I have loved verse 11 for many years, ever since some German missionaries we met in Haiti, Johannes and Luise Schurer, pointed it out to me. This verse tells how these believers overcame Satan, the accuser. They defeated him by the blood of Jesus; the blood of the Lamb utterly destroys the weapons and work of Satan. Why? First, because in the shed blood of Jesus on the cross, we are washed, cleansed, forgiven, and declared righteous. Satan cannot legitimately accuse us of anything. Second, the blood of Jesus is the symbol and reality of the permanent defeat of Satan, and all the forces of hell know it. Third, the blood of Jesus is a symbol and proof of the love Jesus for us, and of his infinite commitment to us. And, fourth, the blood of Jesus protects us from the rage of Satan against us. We have a safe refuge where nothing can ever really, ultimately harm us as we are in the precious blood of Christ. I have often prayed, “dear Jesus, cover me with your blood.”
The believers also overcame Satan by the word of their testimony. I think this means that they continued to proclaim, out loud, audibly, their hope in God; their hope was based on his promises to deliver, his goodness and faithfulness to always perform what he has promised, and his infinite power to actuate his promises. For me, this means that I must, at all times, but especially when I am under satanic attack, verbally speak forth the goodness of God and his salvation, so that all (God, angels, demons, and fellow believers) can hear, . This means public worship as well, participating in worship and singing hymns and songs of praise to Jesus Christ. I might not feel like it every time, but to force my body and lips to praise God even then is honoring to God, and a defeat for the devil. I must sing and say what is true, out loud, no matter what.
These believers also did not love their lives, even if it meant losing their lives. They had courage, and were not afraid of risk, danger, and self-sacrifice. This kind of courage comes from hoping in God, from the joy that he gives, and from the love we have for him. Satan cannot stand against a foe who has counted the cost, and is willing to die for Jesus.
Satan will run from the power of God, and that power is accessed through the Word of God and prayer, and shown at its greatest in the blood of Jesus Christ. Satan cannot endure this power. He cannot endure the Light of the World.
Satan is a spitting cobra, eager to blind and kill us. He will attack us. And he may hurt us. But, ultimately, he can never really harm us. We may arrive in heaven beaten, bruised, and bloodied from our battles with the devil and evil, and we may barely be able to crawl into glory because we are so wounded.
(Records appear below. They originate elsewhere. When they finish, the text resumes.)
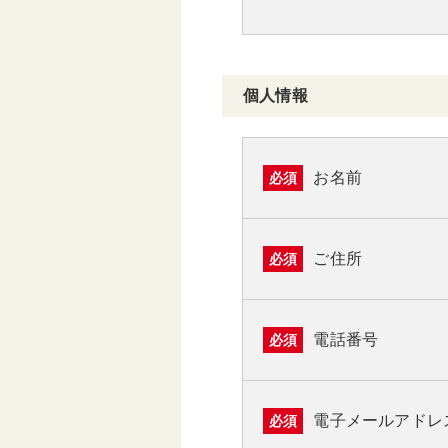
個人情報
お名前
必須
ご住所
必須
電話番号
必須
電子メールアドレ
必須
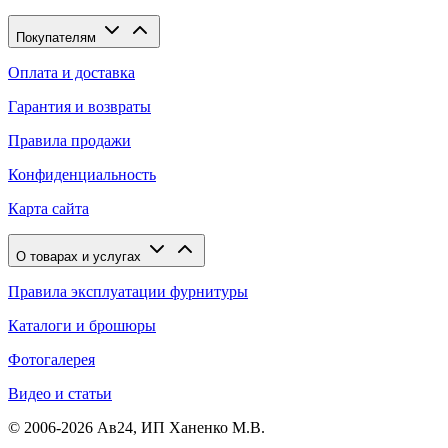
Покупателям
Оплата и доставка
Гарантия и возвраты
Правила продажи
Конфиденциальность
Карта сайта
О товарах и услугах
Правила эксплуатации фурнитуры
Каталоги и брошюры
Фотогалерея
Видео и статьи
© 2006-2026 Ав24, ИП Ханенко М.В.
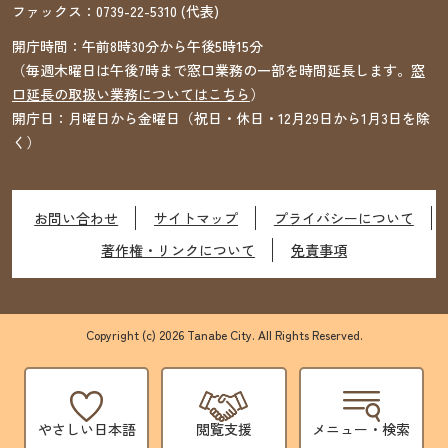
ファックス：
0739-22-5310
(代表)
開庁時間：午前8時30分から午後5時15分
（毎週木曜日は午後7時まで窓口業務の一部を時間延長します。
窓
口延長の取扱い業務についてはこちら
）
開庁日：月曜日から金曜日（祝日・休日・12月29日から1月3日を除
く）
お問い合わせ
サイトマップ
プライバシーについて
著作権・リンクについて
免責事項
Copyright (c) 2026 Tanabe City. All Rights Reserved.
やさしい日本語
閲覧支援
メニュー・検索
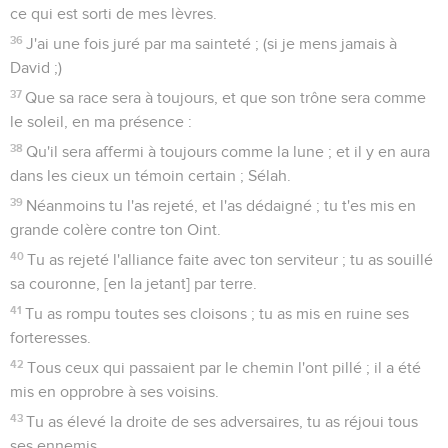
Jusques à quand, ô Eternel ? te cacheras-tu à jamais ? ta
fureur s'embrasera-t-elle comme un feu ?
48
Souviens-toi de combien petite durée je suis ; pourquoi
aurais-tu créé en vain tous les fils des hommes ?
49
Qui est l'homme qui vivra, et ne verra point la mort, et qui
garantira son âme de la main du sépulcre ? (Sélah.)
50
Seigneur, où sont tes bontés précédentes lesquelles tu as
jurées à David sur ta fidélité ?
51
Seigneur ! souviens-toi de l'opprobre de tes serviteurs, [et
comment] je porte dans mon sein [l'opprobre qui nous a été
fait] par tous les grands peuples,
52
[L'opprobre] dont tes ennemis ont diffamé, ô Eternel ! dont
ils ont diffamé les traces de ton Oint.
53
Béni soit à toujours l'Eternel ; Amen ! Oui, Amen !
Psaumes
90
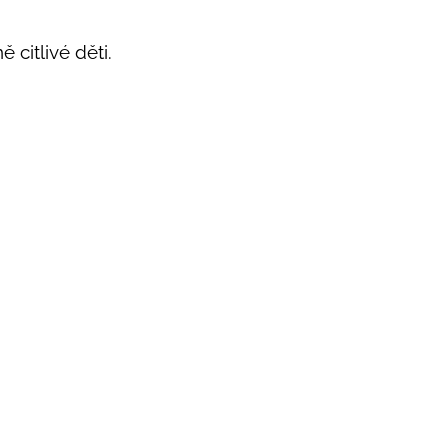
 citlivé děti.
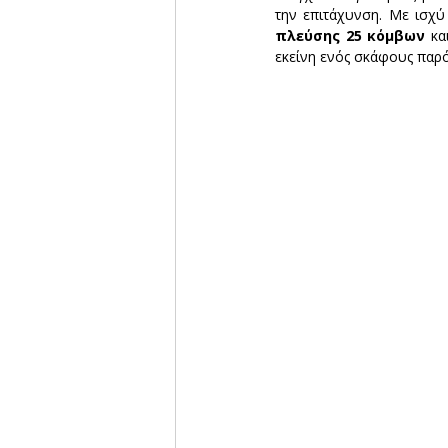
την επιτάχυνση. Με ισχ
πλεύσης 25 κόμβων
 κα
εκείνη ενός σκάφους παρό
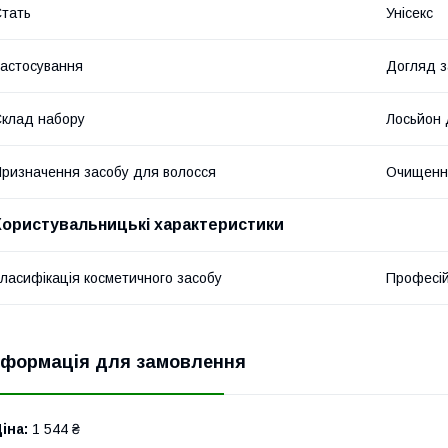
тать
Унісекс
астосування
Догляд з
клад набору
Лосьйон 
ризначення засобу для волосся
Очищення
Користувальницькі характеристики
ласифікація косметичного засобу
Професі
нформація для замовлення
іна:
1 544 ₴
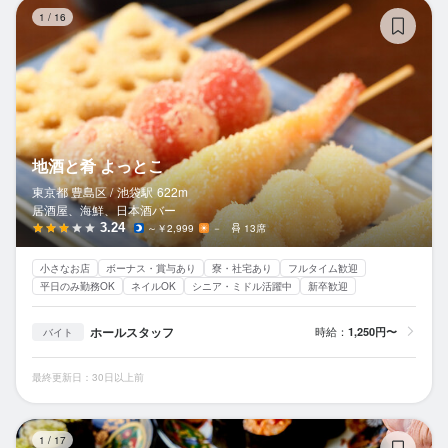
地
1
/
16
地酒と肴 よっとこ
東京都 豊島区 /
池袋
駅
622m
居酒屋、海鮮、日本酒バー
3.24
～￥2,999
－
13席
小さなお店
ボーナス・賞与あり
寮・社宅あり
フルタイム歓迎
平日のみ勤務OK
ネイルOK
シニア・ミドル活躍中
新卒歓迎
ホールスタッフ
時給：
1,250円〜
バイト
最終更新日：30日以上前
酒
1
/
17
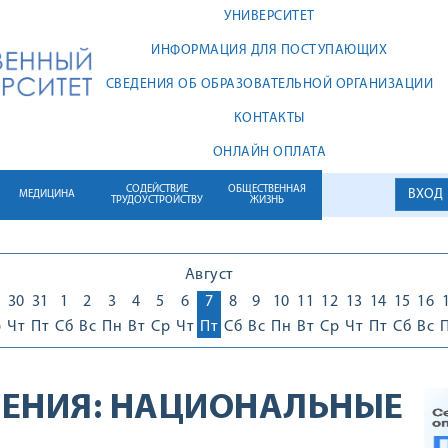
УНИВЕРСИТЕТ
ИНФОРМАЦИЯ ДЛЯ ПОСТУПАЮЩИХ
СВЕДЕНИЯ ОБ ОБРАЗОВАТЕЛЬНОЙ ОРГАНИЗАЦИИ
КОНТАКТЫ
ОНЛАЙН ОПЛАТА
СОДЕЙСТВИЕ
ОБЩЕСТВЕННАЯ
ВХОД
МЕДИЦИНА
ТРУДОУСТРОЙСТВУ
ЖИЗНЬ
Август
30
31
1
2
3
4
5
6
7
8
9
10
11
12
13
14
15
16
р
Чт
Пт
Сб
Вс
Пн
Вт
Ср
Чт
Пт
Сб
Вс
Пн
Вт
Ср
Чт
Пт
Сб
Вс
ЕНИЯ:
НАЦИОНАЛЬНЫЕ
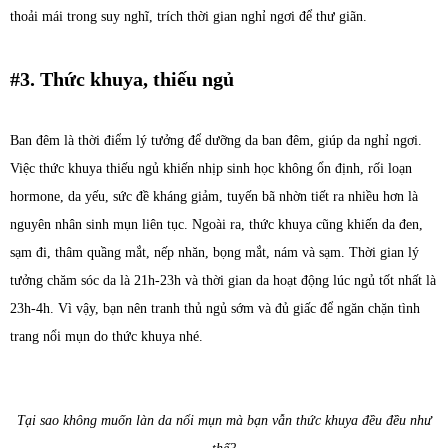
thoải mái trong suy nghĩ, trích thời gian nghỉ ngơi để thư giãn.
#3. Thức khuya, thiếu ngủ
Ban đêm là thời điểm lý tưởng để dưỡng da ban đêm, giúp da nghỉ ngơi.
Việc thức khuya thiếu ngủ khiến nhịp sinh học không ổn định, rối loạn
hormone, da yếu, sức đề kháng giảm, tuyến bã nhờn tiết ra nhiều hơn là
nguyên nhân sinh mụn liên tục. Ngoài ra, thức khuya cũng khiến da đen,
sạm đi, thâm quầng mắt, nếp nhăn, bọng mắt, nám và sạm. Thời gian lý
tưởng chăm sóc da là 21h-23h và thời gian da hoạt động lúc ngủ tốt nhất là
23h-4h. Vì vậy, bạn nên tranh thủ ngủ sớm và đủ giấc để ngăn chặn tình
trang nổi mụn do thức khuya nhé.
Tại sao không muốn làn da nổi mụn mà bạn vẫn thức khuya đều đều như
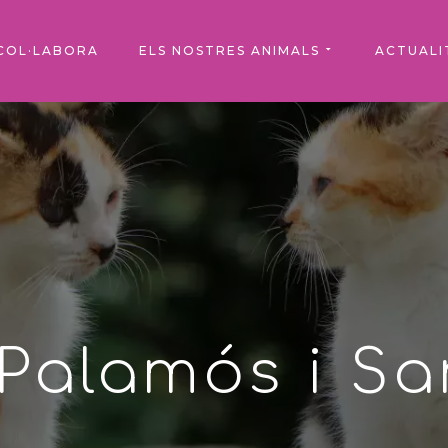
COL·LABORA
ELS NOSTRES ANIMALS
ACTUALI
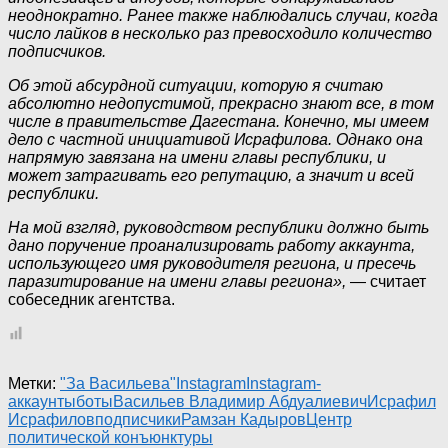
неоднократно. Ранее также наблюдались случаи, когда
число лайков в несколько раз превосходило количество
подписчиков.
Об этой абсурдной ситуации, которую я считаю
абсолютно недопустимой, прекрасно знают все, в том
числе в правительстве Дагестана. Конечно, мы имеем
дело с частной инициативой Исрафилова. Однако она
напрямую завязана на имени главы республики, и
может затрагивать его репутацию, а значит и всей
республики.
На мой взгляд, руководством республики должно быть
дано поручение проанализировать работу аккаунта,
использующего имя руководителя региона, и пресечь
паразитирование на имени главы региона»,
— считает
собеседник агентства.
Метки:
"За Васильева"
Instagram
Instagram-
аккаунты
боты
Васильев Владимир Абдуалиевич
Исрафил
Исрафилов
подписчики
Рамзан Кадыров
Центр
политической конъюнктуры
But, we will get there, because God has promised that in Jesus, we are safe forever. We will arrive in heaven safely because we are united to Jesus, who has the power of an indestructible life (Hebrews 7:16). If Jesus is indestructible, and his followers are united to him, then we can be destroyed no more than Jesus can be destroyed. We are indestructible. Do not fear Satan or his attacks; he is a defeated foe. Jesus is the victor, and he will reign forever. He is in control, and he knows exactly what is happening to us, limiting the ability of Satan to harm us. Our Sovereign God is actively directing all things for his glory and our good. And, Jesus has promised to take us to heaven, to be with him, the most beautiful and pleasant person in the universe, forever.
…. I was delivered out of the lion’s mouth.
The Lord will deliver me from every evil deed, and will bring me safely to His heavenly kingdom; to Him be the glory forever and ever. Amen.